The Family is about the other half of American fundamentalist power--not its angry masses, but its sophisticated elites. Sharlet follows the story back to Abraham Vereide, an immigrant preacher who in 1935 organized a small group of businessmen sympathetic to European fascism, fusing the far right with his own polite but authoritarian faith. From that core, Vereide built an international network of fundamentalists who spoke the language of establishment power, a "family" that thrives to this day. In public, they host Prayer Breakfasts; in private, they preach a gospel of "biblical capitalism," military might, and American empire. Citing Hitler, Lenin, and Mao as leadership models, the Family's current leader, Doug Coe, declares, "We work with power where we can, build new power where we can't."

Sharlet's discoveries dramatically challenge conventional wisdom about American fundamentalism, revealing its crucial role in the unraveling of the New Deal, the waging of the cold war, and the no-holds-barred economics of globalization. The question Sharlet believes we must ask is not "What do fundamentalists want?" but "What have they already done?"

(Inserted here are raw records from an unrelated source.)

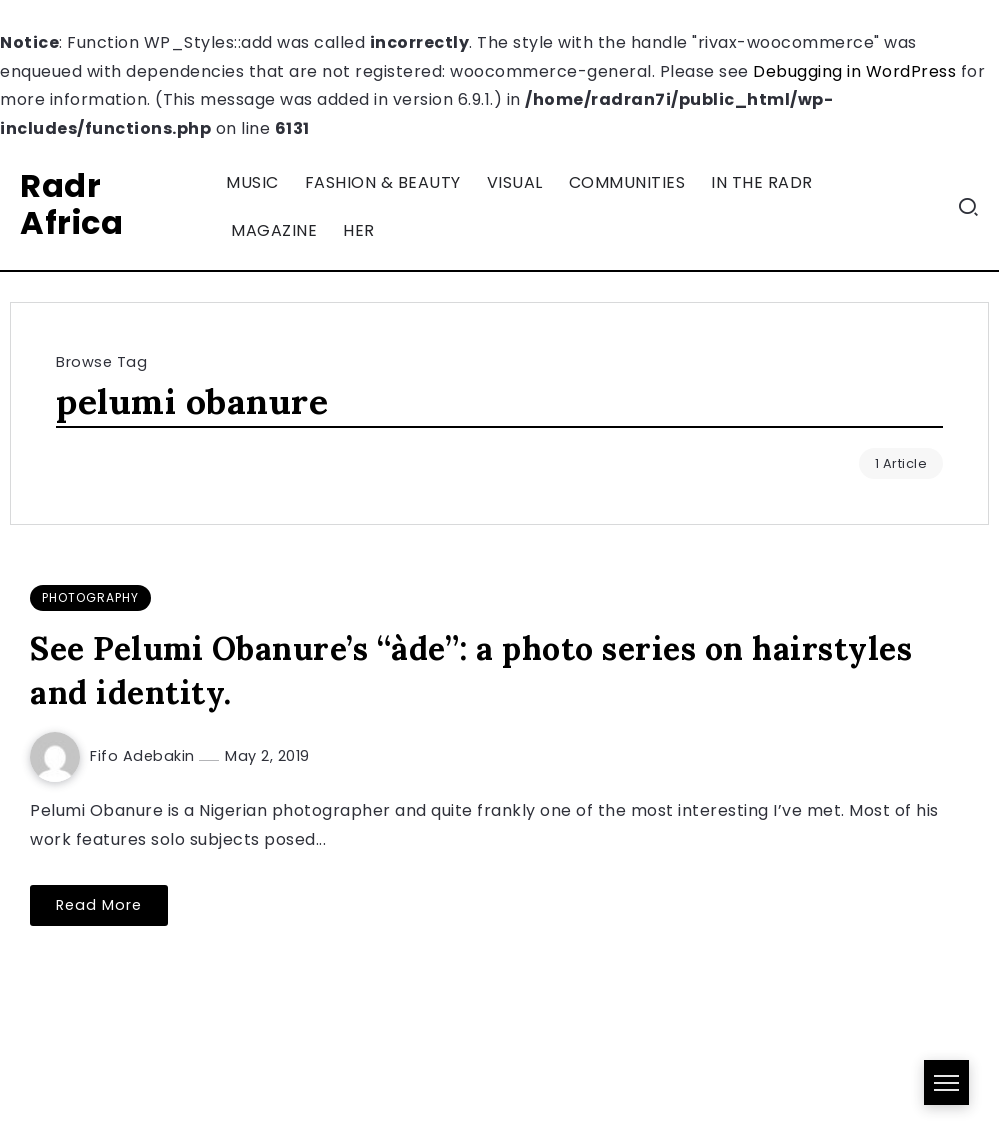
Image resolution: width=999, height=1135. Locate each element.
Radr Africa (71, 204)
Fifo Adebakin (144, 756)
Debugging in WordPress (854, 71)
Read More (99, 905)
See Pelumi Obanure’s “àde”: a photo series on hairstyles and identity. (471, 671)
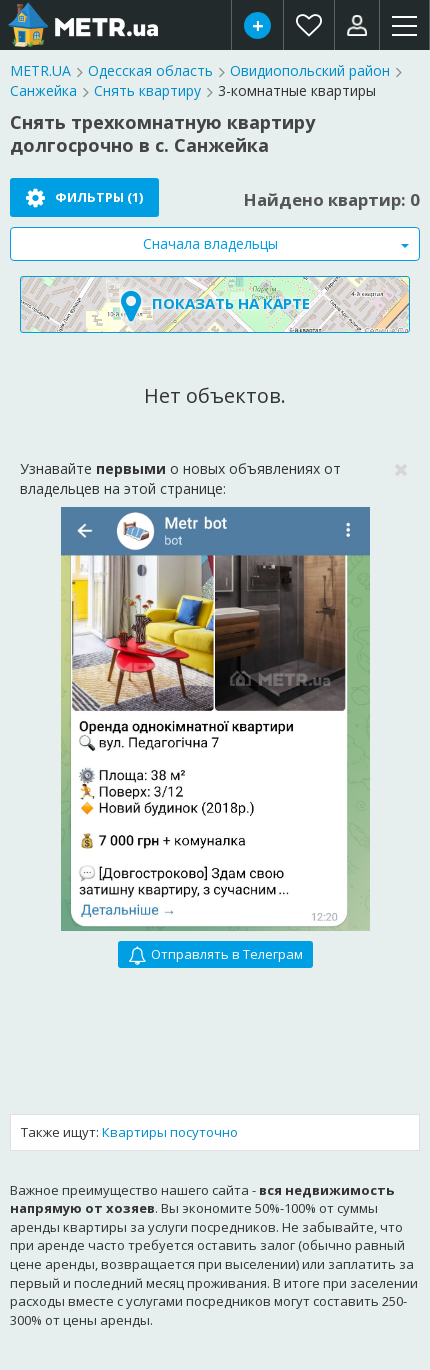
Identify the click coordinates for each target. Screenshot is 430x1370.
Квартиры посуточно (170, 1132)
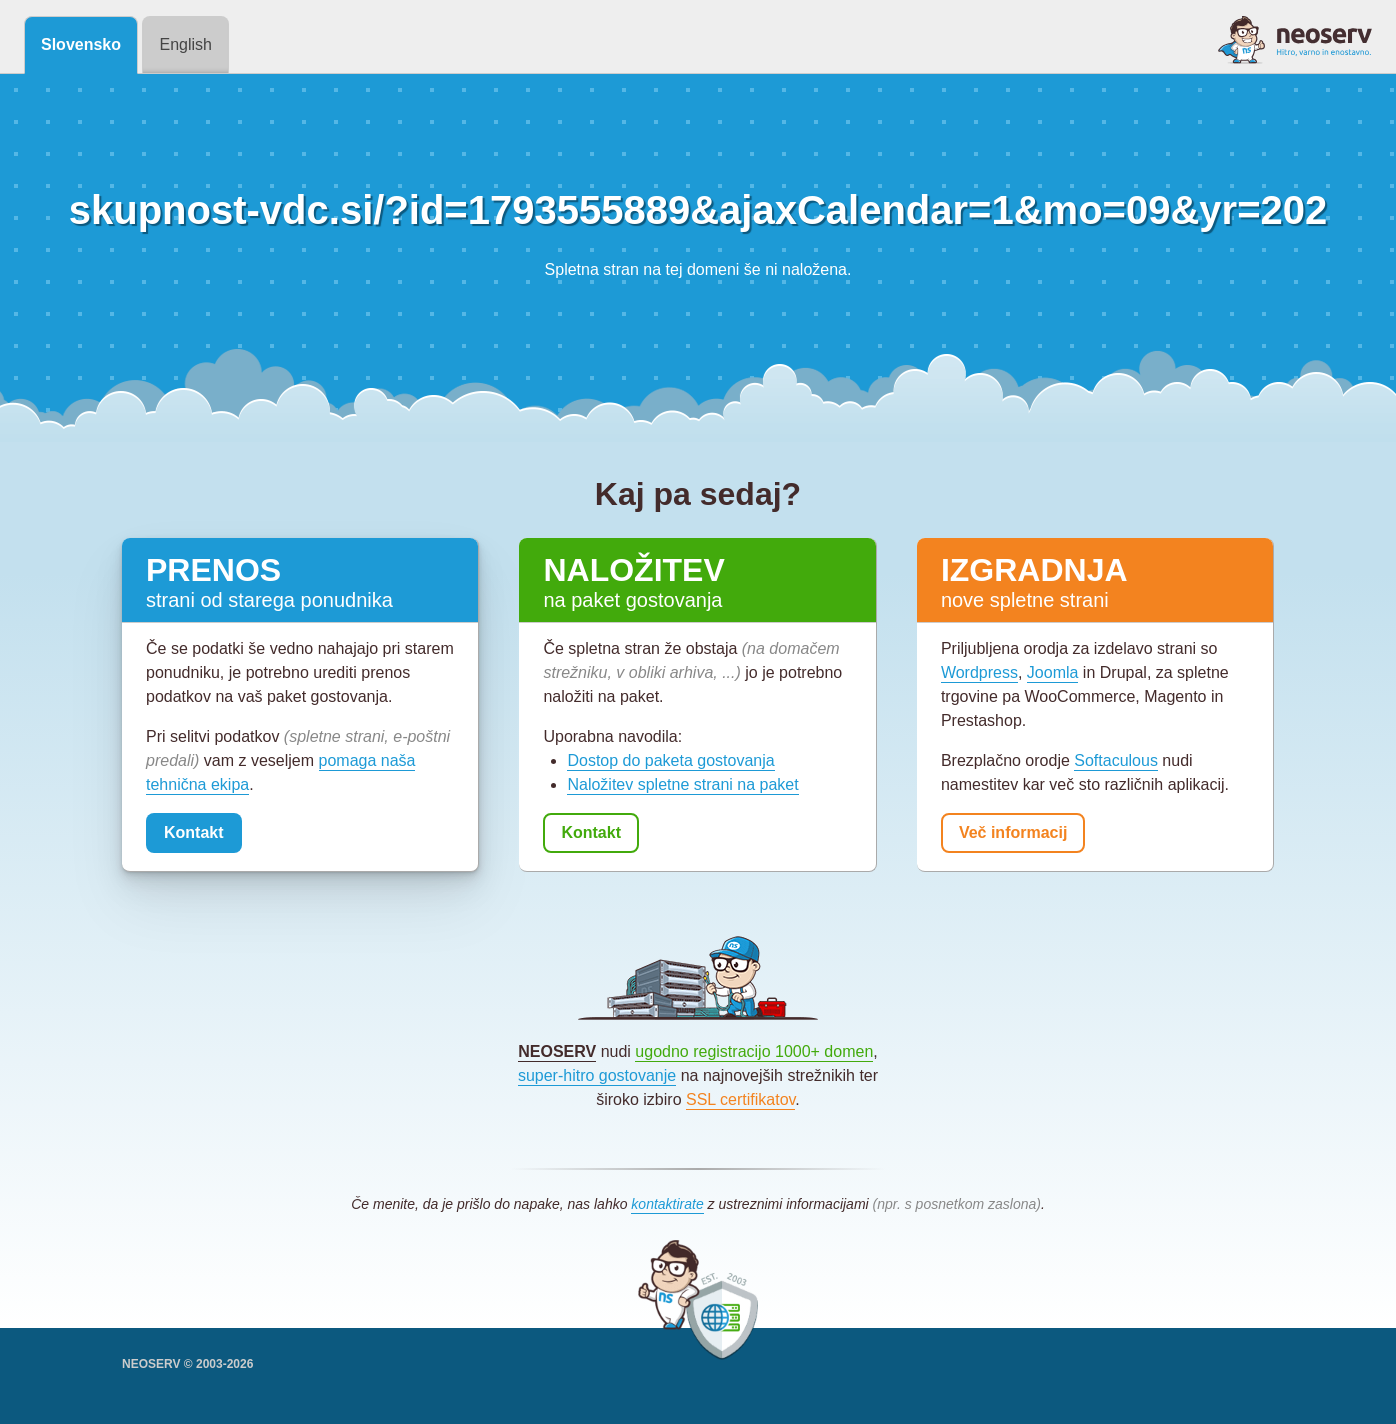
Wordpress (979, 672)
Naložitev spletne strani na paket (682, 784)
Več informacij (1013, 832)
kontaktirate (667, 1204)
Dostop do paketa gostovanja (670, 760)
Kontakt (194, 832)
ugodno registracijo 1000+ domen (754, 1051)
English (185, 44)
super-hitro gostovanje (597, 1075)
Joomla (1053, 672)
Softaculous (1116, 760)
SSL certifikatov (740, 1099)
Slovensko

Part history, part investigative journalism, The Family is a compelling account of how fundamentalism came to be interwoven with American power, a story that stretches from the religious revivals that have shaken this nation from its beginning to fundamentalism's new frontiers. No other book about the right has exposed the Family or revealed its far-reaching impact on democracy, and no future reckoning of American fundamentalism will be able to ignore it.